┏━━
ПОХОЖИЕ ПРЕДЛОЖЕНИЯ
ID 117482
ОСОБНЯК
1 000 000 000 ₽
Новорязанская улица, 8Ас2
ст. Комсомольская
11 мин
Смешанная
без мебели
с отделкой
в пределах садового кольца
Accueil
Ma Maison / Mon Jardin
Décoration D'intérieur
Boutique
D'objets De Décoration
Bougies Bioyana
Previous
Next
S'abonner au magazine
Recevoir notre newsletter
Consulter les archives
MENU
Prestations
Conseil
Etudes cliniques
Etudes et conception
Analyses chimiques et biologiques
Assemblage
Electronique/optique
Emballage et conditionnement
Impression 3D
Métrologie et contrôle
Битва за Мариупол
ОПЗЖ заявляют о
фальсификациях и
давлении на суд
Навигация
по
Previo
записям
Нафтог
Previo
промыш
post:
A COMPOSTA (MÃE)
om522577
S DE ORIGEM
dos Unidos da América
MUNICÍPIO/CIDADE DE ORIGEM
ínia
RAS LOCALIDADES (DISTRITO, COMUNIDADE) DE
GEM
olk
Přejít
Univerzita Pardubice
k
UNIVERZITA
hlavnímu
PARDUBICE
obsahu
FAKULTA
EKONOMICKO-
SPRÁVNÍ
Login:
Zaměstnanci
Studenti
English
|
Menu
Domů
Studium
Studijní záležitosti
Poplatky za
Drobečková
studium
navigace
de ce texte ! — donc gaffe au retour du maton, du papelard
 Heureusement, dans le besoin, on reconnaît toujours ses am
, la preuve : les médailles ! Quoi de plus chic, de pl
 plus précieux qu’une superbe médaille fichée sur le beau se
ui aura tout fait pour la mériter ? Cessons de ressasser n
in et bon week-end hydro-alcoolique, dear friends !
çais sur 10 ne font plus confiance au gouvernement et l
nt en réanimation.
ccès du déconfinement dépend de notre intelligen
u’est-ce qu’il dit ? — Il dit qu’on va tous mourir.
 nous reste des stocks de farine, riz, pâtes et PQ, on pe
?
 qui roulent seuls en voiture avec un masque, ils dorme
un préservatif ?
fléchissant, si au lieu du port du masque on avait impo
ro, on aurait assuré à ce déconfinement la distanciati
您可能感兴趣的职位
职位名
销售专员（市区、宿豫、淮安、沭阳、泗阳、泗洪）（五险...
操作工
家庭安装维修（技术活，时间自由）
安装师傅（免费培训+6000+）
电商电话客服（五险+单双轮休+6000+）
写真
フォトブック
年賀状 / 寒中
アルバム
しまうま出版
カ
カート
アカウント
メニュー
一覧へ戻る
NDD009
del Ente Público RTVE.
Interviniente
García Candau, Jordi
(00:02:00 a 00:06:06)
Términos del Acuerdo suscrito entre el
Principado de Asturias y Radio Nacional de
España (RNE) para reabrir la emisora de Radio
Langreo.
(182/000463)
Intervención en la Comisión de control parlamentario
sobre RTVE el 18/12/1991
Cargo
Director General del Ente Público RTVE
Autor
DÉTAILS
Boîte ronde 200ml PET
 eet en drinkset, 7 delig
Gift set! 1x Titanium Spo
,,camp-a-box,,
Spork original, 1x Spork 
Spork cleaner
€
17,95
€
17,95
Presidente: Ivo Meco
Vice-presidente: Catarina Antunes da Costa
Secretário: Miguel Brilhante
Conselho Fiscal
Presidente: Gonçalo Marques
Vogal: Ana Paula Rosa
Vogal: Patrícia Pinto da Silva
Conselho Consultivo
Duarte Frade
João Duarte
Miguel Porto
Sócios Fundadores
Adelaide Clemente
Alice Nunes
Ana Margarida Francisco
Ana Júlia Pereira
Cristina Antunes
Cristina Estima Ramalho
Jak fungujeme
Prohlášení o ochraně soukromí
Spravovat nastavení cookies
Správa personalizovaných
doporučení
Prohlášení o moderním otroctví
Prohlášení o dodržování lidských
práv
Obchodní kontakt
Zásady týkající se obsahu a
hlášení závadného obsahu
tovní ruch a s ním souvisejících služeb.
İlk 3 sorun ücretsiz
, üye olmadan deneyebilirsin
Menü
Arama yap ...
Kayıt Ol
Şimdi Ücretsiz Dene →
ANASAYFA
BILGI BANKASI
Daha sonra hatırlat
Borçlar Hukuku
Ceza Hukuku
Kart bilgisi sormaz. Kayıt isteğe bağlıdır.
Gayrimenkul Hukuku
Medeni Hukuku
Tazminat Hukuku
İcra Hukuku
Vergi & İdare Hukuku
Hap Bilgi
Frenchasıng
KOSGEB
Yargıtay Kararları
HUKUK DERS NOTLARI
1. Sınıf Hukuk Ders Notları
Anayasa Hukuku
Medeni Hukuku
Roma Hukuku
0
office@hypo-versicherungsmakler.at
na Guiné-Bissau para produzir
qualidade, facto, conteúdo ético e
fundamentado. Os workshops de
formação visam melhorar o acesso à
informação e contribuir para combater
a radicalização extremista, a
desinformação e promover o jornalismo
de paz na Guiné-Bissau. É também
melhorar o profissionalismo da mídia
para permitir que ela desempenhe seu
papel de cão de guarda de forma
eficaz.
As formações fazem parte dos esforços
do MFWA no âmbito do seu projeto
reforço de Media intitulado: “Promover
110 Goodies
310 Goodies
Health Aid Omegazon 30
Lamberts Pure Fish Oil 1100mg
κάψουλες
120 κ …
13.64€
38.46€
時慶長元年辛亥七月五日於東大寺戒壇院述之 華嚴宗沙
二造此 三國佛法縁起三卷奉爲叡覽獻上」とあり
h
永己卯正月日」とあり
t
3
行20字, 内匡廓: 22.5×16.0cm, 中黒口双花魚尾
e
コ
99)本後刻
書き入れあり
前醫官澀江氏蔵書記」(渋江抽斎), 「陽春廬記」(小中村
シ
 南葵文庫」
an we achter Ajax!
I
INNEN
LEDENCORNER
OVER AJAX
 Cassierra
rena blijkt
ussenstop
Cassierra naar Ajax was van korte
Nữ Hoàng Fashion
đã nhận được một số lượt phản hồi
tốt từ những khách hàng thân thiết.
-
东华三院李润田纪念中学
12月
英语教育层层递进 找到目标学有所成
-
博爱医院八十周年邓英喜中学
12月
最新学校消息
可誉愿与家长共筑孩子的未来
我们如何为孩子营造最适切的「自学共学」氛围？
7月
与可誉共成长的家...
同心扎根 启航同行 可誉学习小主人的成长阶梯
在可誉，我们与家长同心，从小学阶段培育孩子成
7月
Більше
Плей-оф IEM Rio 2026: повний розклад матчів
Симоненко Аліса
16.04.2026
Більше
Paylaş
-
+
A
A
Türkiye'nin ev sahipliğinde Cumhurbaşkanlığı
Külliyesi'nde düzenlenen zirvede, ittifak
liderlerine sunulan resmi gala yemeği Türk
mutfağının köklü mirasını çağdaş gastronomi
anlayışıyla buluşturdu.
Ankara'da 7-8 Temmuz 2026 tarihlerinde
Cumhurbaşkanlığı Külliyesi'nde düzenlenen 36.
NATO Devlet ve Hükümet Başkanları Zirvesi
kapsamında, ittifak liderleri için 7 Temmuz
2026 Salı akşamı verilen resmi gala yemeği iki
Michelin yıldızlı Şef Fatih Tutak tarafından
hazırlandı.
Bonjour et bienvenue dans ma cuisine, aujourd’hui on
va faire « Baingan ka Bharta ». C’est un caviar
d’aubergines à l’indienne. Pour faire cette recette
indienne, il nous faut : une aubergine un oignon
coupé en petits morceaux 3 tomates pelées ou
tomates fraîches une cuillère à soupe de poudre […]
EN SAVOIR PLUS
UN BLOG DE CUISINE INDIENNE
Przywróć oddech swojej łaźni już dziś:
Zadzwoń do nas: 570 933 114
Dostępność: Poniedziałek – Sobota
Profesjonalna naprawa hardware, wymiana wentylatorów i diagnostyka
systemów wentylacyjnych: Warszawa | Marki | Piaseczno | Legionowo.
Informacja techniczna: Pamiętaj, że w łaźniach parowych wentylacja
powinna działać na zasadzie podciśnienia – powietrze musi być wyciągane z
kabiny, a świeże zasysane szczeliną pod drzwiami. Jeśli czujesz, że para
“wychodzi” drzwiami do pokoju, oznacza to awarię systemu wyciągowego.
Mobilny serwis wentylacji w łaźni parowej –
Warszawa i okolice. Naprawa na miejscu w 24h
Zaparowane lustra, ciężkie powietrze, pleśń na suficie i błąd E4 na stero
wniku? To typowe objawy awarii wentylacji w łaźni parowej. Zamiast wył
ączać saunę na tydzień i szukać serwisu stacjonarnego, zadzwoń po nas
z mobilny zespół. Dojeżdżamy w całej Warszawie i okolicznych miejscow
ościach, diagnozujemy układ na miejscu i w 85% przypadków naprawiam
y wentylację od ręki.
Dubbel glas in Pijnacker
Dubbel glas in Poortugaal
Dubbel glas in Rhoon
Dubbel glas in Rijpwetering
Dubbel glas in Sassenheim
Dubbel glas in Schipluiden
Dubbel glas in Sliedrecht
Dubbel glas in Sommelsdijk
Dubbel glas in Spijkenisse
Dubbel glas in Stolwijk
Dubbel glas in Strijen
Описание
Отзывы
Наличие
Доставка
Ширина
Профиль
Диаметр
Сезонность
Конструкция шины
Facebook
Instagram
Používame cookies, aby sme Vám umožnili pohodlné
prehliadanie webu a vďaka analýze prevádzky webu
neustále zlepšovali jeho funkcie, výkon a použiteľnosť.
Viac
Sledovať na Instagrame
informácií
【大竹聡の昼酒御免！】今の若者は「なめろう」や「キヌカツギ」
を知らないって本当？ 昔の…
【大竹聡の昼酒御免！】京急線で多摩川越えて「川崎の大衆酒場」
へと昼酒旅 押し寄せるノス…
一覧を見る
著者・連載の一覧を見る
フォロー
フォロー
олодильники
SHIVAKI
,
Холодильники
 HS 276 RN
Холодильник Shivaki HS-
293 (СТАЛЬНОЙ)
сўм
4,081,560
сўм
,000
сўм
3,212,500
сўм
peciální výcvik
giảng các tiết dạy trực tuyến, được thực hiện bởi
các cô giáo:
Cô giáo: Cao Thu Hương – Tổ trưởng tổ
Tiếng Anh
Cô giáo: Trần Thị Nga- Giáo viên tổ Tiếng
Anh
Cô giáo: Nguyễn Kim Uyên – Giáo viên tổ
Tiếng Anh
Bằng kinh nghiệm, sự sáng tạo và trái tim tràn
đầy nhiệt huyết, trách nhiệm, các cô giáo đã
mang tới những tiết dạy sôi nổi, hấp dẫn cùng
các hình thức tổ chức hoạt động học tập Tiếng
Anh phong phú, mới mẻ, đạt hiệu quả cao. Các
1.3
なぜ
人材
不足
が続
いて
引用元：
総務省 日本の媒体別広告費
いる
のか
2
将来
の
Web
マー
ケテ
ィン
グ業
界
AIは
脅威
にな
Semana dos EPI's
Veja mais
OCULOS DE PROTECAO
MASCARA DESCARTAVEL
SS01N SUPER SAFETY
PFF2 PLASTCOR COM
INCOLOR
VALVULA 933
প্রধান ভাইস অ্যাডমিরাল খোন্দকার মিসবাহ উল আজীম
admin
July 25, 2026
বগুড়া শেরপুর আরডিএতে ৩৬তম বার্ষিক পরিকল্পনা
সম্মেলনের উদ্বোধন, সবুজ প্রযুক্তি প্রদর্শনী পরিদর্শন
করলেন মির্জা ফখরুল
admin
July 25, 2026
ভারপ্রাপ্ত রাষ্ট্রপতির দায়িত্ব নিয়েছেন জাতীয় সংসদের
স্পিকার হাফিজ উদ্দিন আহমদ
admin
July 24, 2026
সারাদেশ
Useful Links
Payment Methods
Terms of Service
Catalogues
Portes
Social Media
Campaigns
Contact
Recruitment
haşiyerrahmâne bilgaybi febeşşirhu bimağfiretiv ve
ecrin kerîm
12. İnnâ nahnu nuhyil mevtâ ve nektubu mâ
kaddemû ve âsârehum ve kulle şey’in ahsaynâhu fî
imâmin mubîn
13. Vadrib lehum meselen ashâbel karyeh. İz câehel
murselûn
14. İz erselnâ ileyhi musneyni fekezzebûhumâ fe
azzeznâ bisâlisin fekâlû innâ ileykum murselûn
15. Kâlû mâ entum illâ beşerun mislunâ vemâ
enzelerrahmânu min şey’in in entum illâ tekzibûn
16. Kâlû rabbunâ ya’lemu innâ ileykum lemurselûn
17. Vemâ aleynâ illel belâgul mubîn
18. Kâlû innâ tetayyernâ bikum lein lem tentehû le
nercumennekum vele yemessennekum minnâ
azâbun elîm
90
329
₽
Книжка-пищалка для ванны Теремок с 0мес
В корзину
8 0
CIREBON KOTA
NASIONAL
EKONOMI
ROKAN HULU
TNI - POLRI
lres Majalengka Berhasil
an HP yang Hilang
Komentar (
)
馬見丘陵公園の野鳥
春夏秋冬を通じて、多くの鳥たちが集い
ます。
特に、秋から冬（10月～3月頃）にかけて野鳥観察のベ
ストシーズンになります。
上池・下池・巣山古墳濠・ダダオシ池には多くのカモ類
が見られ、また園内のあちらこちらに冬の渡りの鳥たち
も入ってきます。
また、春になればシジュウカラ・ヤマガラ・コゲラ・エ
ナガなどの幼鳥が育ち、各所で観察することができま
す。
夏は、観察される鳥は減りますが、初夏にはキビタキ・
┗━━
● TRY IT:
Above are records; repeat only the lines starting at the line with "Roma Hukuku" and ending at the line with "NATO Devlet ve Hükümet Başkanları Zirvesi", exactly as they appear, both included.

● RESULT FOR THIS EXERCISE:
Roma Hukuku
0
office@hypo-versicherungsmakler.at
na Guiné-Bissau para produzir
qualidade, facto, conteúdo ético e
fundamentado. Os workshops de
formação visam melhorar o acesso à
informação e contribuir para combater
a radicalização extremista, a
desinformação e promover o jornalismo
de paz na Guiné-Bissau. É também
melhorar o profissionalismo da mídia
para permitir que ela desempenhe seu
papel de cão de guarda de forma
eficaz.
As formações fazem parte dos esforços
do MFWA no âmbito do seu projeto
reforço de Media intitulado: “Promover
110 Goodies
310 Goodies
Health Aid Omegazon 30
Lamberts Pure Fish Oil 1100mg
κάψουλες
120 κ …
13.64€
38.46€
時慶長元年辛亥七月五日於東大寺戒壇院述之 華嚴宗沙
二造此 三國佛法縁起三卷奉爲叡覽獻上」とあり
h
永己卯正月日」とあり
t
3
行20字, 内匡廓: 22.5×16.0cm, 中黒口双花魚尾
e
コ
99)本後刻
書き入れあり
前醫官澀江氏蔵書記」(渋江抽斎), 「陽春廬記」(小中村
シ
 南葵文庫」
an we achter Ajax!
I
INNEN
LEDENCORNER
OVER AJAX
 Cassierra
rena blijkt
ussenstop
Cassierra naar Ajax was van korte
Nữ Hoàng Fashion
đã nhận được một số lượt phản hồi
tốt từ những khách hàng thân thiết.
-
东华三院李润田纪念中学
12月
英语教育层层递进 找到目标学有所成
-
博爱医院八十周年邓英喜中学
12月
最新学校消息
可誉愿与家长共筑孩子的未来
我们如何为孩子营造最适切的「自学共学」氛围？
7月
与可誉共成长的家...
同心扎根 启航同行 可誉学习小主人的成长阶梯
在可誉，我们与家长同心，从小学阶段培育孩子成
7月
Більше
Плей-оф IEM Rio 2026: повний розклад матчів
Симоненко Аліса
16.04.2026
Більше
Paylaş
-
+
A
A
Türkiye'nin ev sahipliğinde Cumhurbaşkanlığı
Külliyesi'nde düzenlenen zirvede, ittifak
liderlerine sunulan resmi gala yemeği Türk
mutfağının köklü mirasını çağdaş gastronomi
anlayışıyla buluşturdu.
Ankara'da 7-8 Temmuz 2026 tarihlerinde
Cumhurbaşkanlığı Külliyesi'nde düzenlenen 36.
NATO Devlet ve Hükümet Başkanları Zirvesi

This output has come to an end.